Experimenteller Workflow und flexibles Sampling

Der Polyend Tracker ist eine kompakte und intuitive Workstation im schlichten Design. Er eignet sich bestens für Musiker, die auf der Suche nach einem verbesserten Workflow sind. Das 17,5cm große Display bietet eine großzügige Anzeige mit hoher Schärfe und Kontrast. Mit der 16GB großen microSD-Karte werden die Projekte abgespeichert und eigene Samples in Projekte geladen. Der Polyend Tracker liest sogar die Tracker-Formate MOD und IT. Mit Strom versorgt wird er über den USB-C-Anschluss, über den auch MIDI-Daten gesendet werden können. Mit den 3,5mm-Klinkenbuchsen auf der Rückseite werden externe Hardwaregeräte angesteuert. Sogar FM-Radio zwischen 87,5 und 108MHz kann der Polyend Tracker zum Samplen empfangen – dafür kann außerdem auch ein Mikrofon angeschlossen werden.

Über Polyend

Polyend wurde 2015 im Nordosten Polens von Piotr Raczyńsky zusammen mit einer Gruppe engagierter Designer, Techniker, Programmierer und Musiker gegründet. Im Mittelpunkt steht bei der Firma die Entwicklung von neuen kreativen Möglichkeiten.
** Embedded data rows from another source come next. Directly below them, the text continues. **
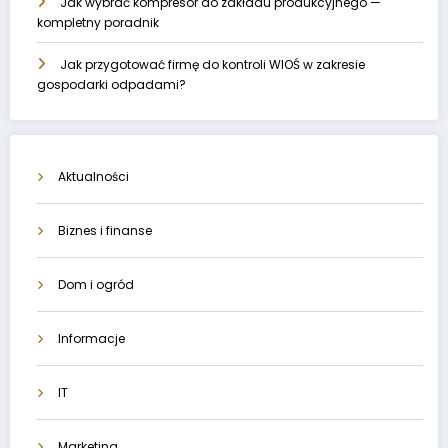
Jak wybrać kompresor do zakładu produkcyjnego —
kompletny poradnik
Jak przygotować firmę do kontroli WIOŚ w zakresie
gospodarki odpadami?
Aktualności
Biznes i finanse
Dom i ogród
Informacje
IT
Marketing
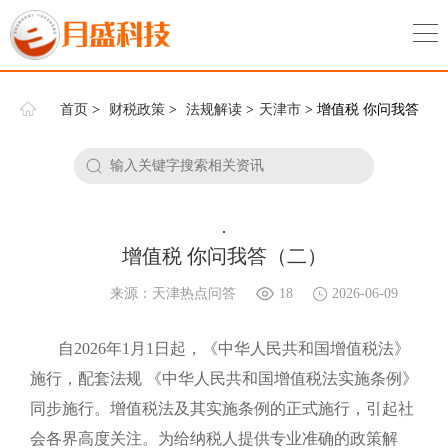
首页
>
财税政策
>
法规解读
>
天津市
> 增值税 你问我答
（二）
.
增值税 你问我答（二）
来源：天津热点问答
18
2026-06-09
自2026年1月1日起，《中华人民共和国增值税法》
施行，配套法规 《中华人民共和国增值税法实施条例》
同步施行。增值税法及其实施条例的正式施行，引起社
会各界高度关注。为给纳税人提供专业准确的政策解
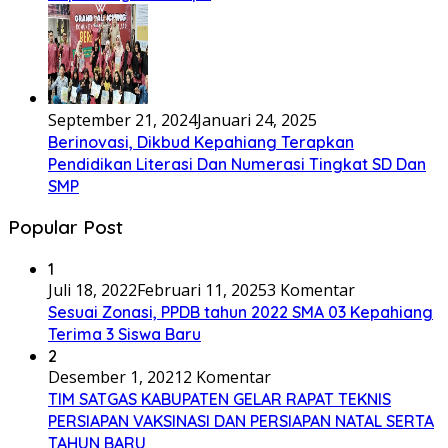
September 21, 2024
Januari 24, 2025
Berinovasi, Dikbud Kepahiang Terapkan
Pendidikan Literasi Dan Numerasi Tingkat SD Dan
SMP
Popular Post
1
Juli 18, 2022
Februari 11, 2025
3 Komentar
Sesuai Zonasi, PPDB tahun 2022 SMA 03 Kepahiang
Terima 3 Siswa Baru
2
Desember 1, 2021
2 Komentar
TIM SATGAS KABUPATEN GELAR RAPAT TEKNIS
PERSIAPAN VAKSINASI DAN PERSIAPAN NATAL SERTA
TAHUN BARU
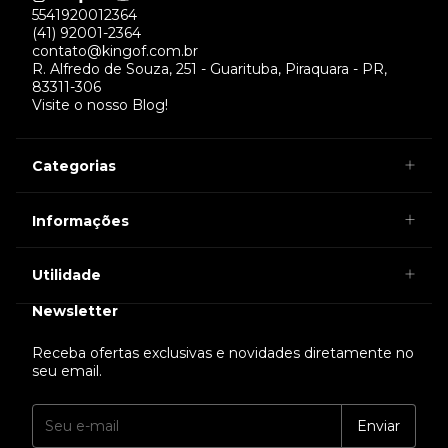
5541920012364
(41) 92001-2364
contato@kingof.com.br
R. Alfredo de Souza, 251 - Guarituba, Piraquara - PR,
83311-306
Visite o nosso Blog!
Categorias
Informações
Utilidade
Newsletter
Receba ofertas exclusivas e novidades diretamente no
seu email.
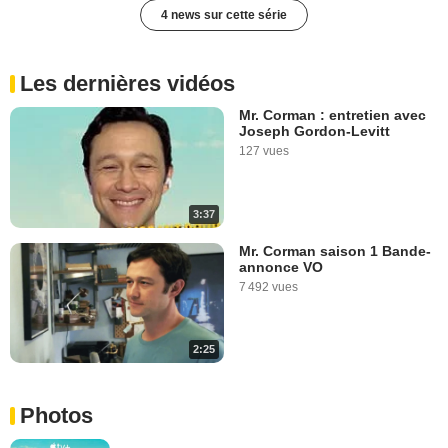
4 news sur cette série
Les dernières vidéos
Mr. Corman : entretien avec
Joseph Gordon-Levitt
127 vues
3:37
Mr. Corman saison 1 Bande-
annonce VO
7 492 vues
2:25
Photos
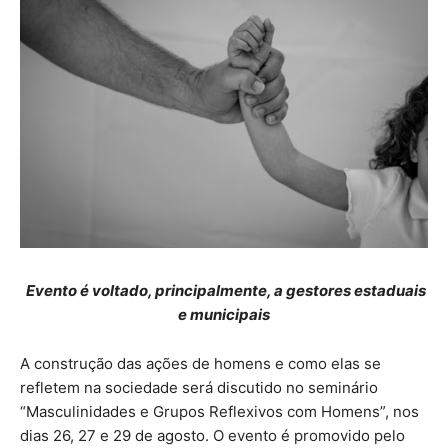
Evento é voltado, principalmente, a gestores estaduais
e municipais
A construção das ações de homens e como elas se
refletem na sociedade será discutido no seminário
“Masculinidades e Grupos Reflexivos com Homens”, nos
dias 26, 27 e 29 de agosto. O evento é promovido pelo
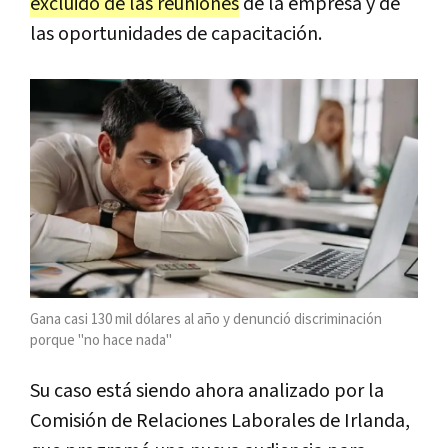
excluido de las reuniones
de la empresa y de
las oportunidades de capacitación.
Gana casi 130 mil dólares al año y denunció discriminación
porque "no hace nada"
Su caso está siendo ahora analizado por la
Comisión de Relaciones Laborales de Irlanda,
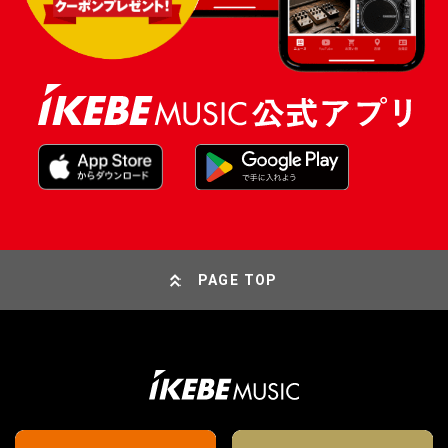
PAGE TOP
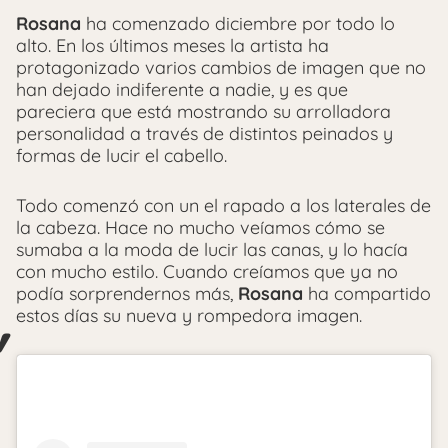
Rosana
ha comenzado diciembre por todo lo
alto. En los últimos meses la artista ha
protagonizado varios cambios de imagen que no
han dejado indiferente a nadie, y es que
pareciera que está mostrando su arrolladora
personalidad a través de distintos peinados y
formas de lucir el cabello.
Todo comenzó con un el rapado a los laterales de
la cabeza. Hace no mucho veíamos cómo se
sumaba a la moda de lucir las canas, y lo hacía
con mucho estilo. Cuando creíamos que ya no
podía sorprendernos más,
Rosana
ha compartido
estos días su nueva y rompedora imagen.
Das erste veröffentlichte Produkt trug den Namen Perc und war eine Drummachine, die für positive Impulse auf dem Markt sorgte. Mit Seq und Poly wurden dann zwei Schnittstellen vorgestellt, mit denen Hard- und Softwareinstrumente gesteuert werden können. Weitere Produkte im Sortiment von Polyend sind verschiedene Module für ein Eurorack-Modular-System sowie der Medusa-Hybrid-Synthesizer, der in Kooperation mit dem griechischen Synthesizer-Hersteller Dreadbox entstanden ist.
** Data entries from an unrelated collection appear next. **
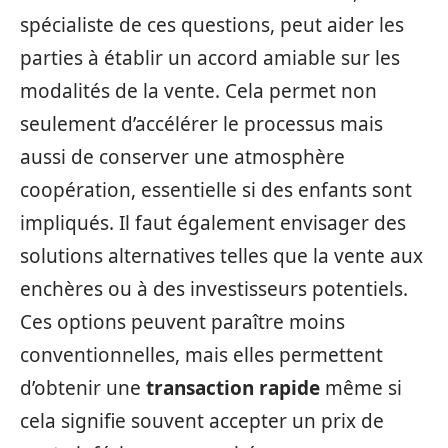
spécialiste de ces questions, peut aider les
parties à établir un accord amiable sur les
modalités de la vente. Cela permet non
seulement d’accélérer le processus mais
aussi de conserver une atmosphère
coopération, essentielle si des enfants sont
impliqués. Il faut également envisager des
solutions alternatives telles que la vente aux
enchères ou à des investisseurs potentiels.
Ces options peuvent paraître moins
conventionnelles, mais elles permettent
d’obtenir une
transaction rapide
même si
cela signifie souvent accepter un prix de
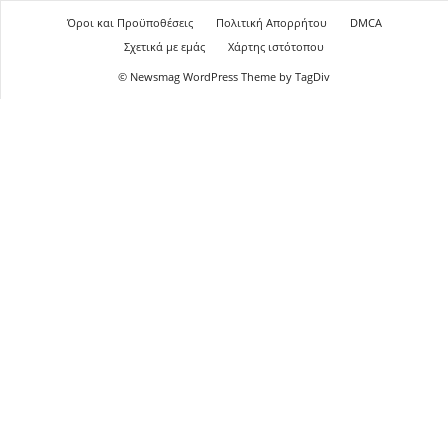
Όροι και Προϋποθέσεις
Πολιτική Απορρήτου
DMCA
Σχετικά με εμάς
Χάρτης ιστότοπου
© Newsmag WordPress Theme by TagDiv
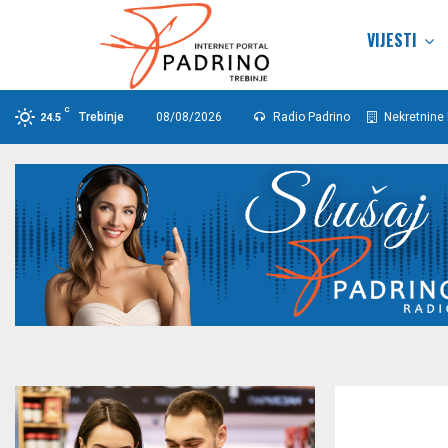
VIJESTI
C
Trebinje
08/08/2026
Radio Padrino
Nekretnine 
24.5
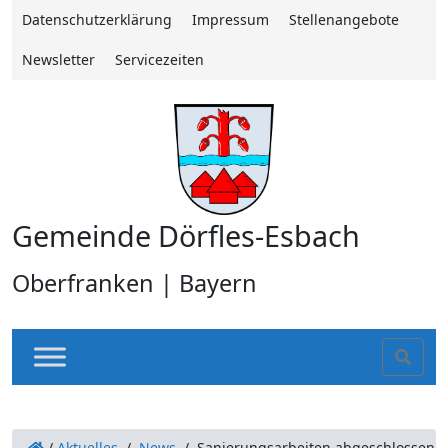
Datenschutzerklärung
Impressum
Stellenangebote
Newsletter
Servicezeiten
Gemeinde Dörfles-Esbach
Oberfranken | Bayern
Sear
/
Aktuelles
/
News
/
Sanierungsarbeiten abgeschlossen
Übersichtliche Bedienung trotz zahlreicher Effekte

Die Spuren werden beim Polyend Tracker mit verschiedenfarbigen Linien angezeigt. Jede Linie zeigt einen Wert an. Die grünen und türkisfarbenen Linien geben Aufschluss über die Notenwerte, während die gelben Linien über die Instrumente und die lilafarbenen bzw. blauen Spuren über die verwendeten Effekte informieren, die als Automationsdaten pro Step hinzugefügt werden können, – hier gibt es die Auswahlmöglichkeit aus 25 Optionen. Darunter fallen unter anderem Lautstärke, Panning, LFO und Microtiming. Die Funktion Description gibt indessen immer eine genaue Beschreibung ab, sodass man stets über die Wirkung der einzelnen Effekte Bescheid weiß. Der LFO setzt die Wellenformen Saw, Inverse-Saw, Triangle oder Random um und taktet zwischen 24 und 1/64 Steps. Mit dem internen Sample-Editor können die Samples individuell bearbeitet werden. Auch Effekte wie Delay und Reverb können an dieser Stelle dem jeweiligen Sample beigefügt werden. Neben den Modi One-Shot, Forward, Backward und Pingpong-Loop lassen sich die Samples auch mit den Funktionen Slice und Beat-Slice zerlegen, wodurch sie individuell abgespielt werden können.